Tous les domaines d’activité sont concernés. Cécile, qui travaille dans une ONG à Paris, a vu aussi l’une de ses équipes prendre en main WhatsApp avec succès: «Ça a désengorgé les mails, favorisé le passage d’informations et permis de faire vivre un esprit d’équipe et l’expression d’une solidarité commune», constate-t-elle avec plaisir. Dans les entreprises plus grandes, les avantages sont également au rendez-vous. Vincent, cadre dans un groupe de consulting, apprécie notamment le fait que les messages soient cryptés: «Dans les dossiers délicats, c’est plus discret que les SMS, notamment quand le client est sur écoute…» Mais comme n’importe quel outil technologique, WhatsApp a ses défauts. Comme le fait de multiplier les échanges, et ceci à toute heure.

Nadine Reichenthal, qui coache des start-up et des écoliers participant au programme «Graines d’entrepreneurs», ne compte souvent pas moins de 200 messages sur cette application. «J’ai 300 e-mails dans ma boîte, cela correspond donc à un volume normal, explique-t-elle en riant. Je trouve que WhatsApp est parfait pour organiser des événements et gérer des groupes. Par exemple, ce soir je vais rappeler à mes étudiants que demain, nous finalisons l’étude de marché. Pour donner des consignes, c’est super. Mais il faut être clair et concis. Parce que quand ça dérape, c’est de la folie, je peux me retrouver avec des centaines de notifications en quelques minutes.»

C’est pourquoi cette experte pense que pour prendre une décision, mieux vaut opter pour une séance ou une conférence téléphonique, plutôt que de se perdre dans les WhatsApp qui donnent souvent lieu à des quiproquos. «Le SMS à la base, ça veut dire’messages courts’, donc sur WhatsApp, il ne faut pas commencer à raconter sa vie. Pour bien faire, les messages ne doivent pas être plus gros qu’un tweet», conseille-t-elle.
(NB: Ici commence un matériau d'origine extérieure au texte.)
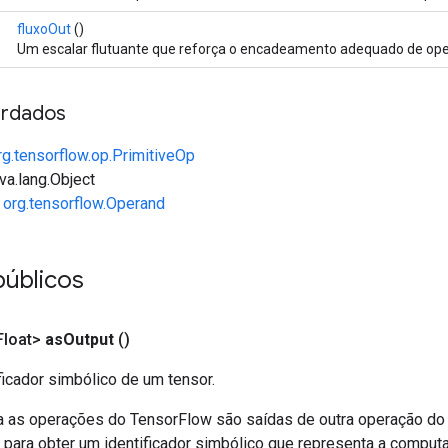
fluxoOut
()
Um escalar flutuante que reforça o encadeamento adequado de op
rdados
rg.tensorflow.op.PrimitiveOp
va.lang.Object
e
org.tensorflow.Operand
públicos
loat>
as
Output
()
ficador simbólico de um tensor.
a as operações do TensorFlow são saídas de outra operação do
para obter um identificador simbólico que representa a computa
Des messages qui n’en finissent plus

«C’est aussi délicat quand on voit que la personne a lu le message, mais ne répond pas, ajoute Nadine Reichenthal. Ça rend fou! Il faut que l’interlocuteur comprenne qu’on peut lire le message, mais répondre plus tard. Sinon il peut y avoir des malentendus…» Dans les domaines sensibles comme celui de Vincent, l’aspect informel de la messagerie peut aussi jouer des tours. «D’abord, certaines personnes ne reçoivent pas de notifications WhatsApp, je ne suis jamais certain que leur réactivité sera grande, relève-t-il. Pour des contacts rapides avec une seule personne, je privilégie les SMS. Par ailleurs, quand je vois la photo de profil WhatsApp de certains de mes collaborateurs, je préfère ne pas utiliser ce canal pour ne pas les gêner… Pour utiliser l’application en entreprise, mieux vaut éviter une photo de soi en maillot de bain, déguisé en écureuil géant, ou même un verre de vin à la main…»


"IL FAUT SAVOIR QUITTER UN GROUPE WHATSAPP"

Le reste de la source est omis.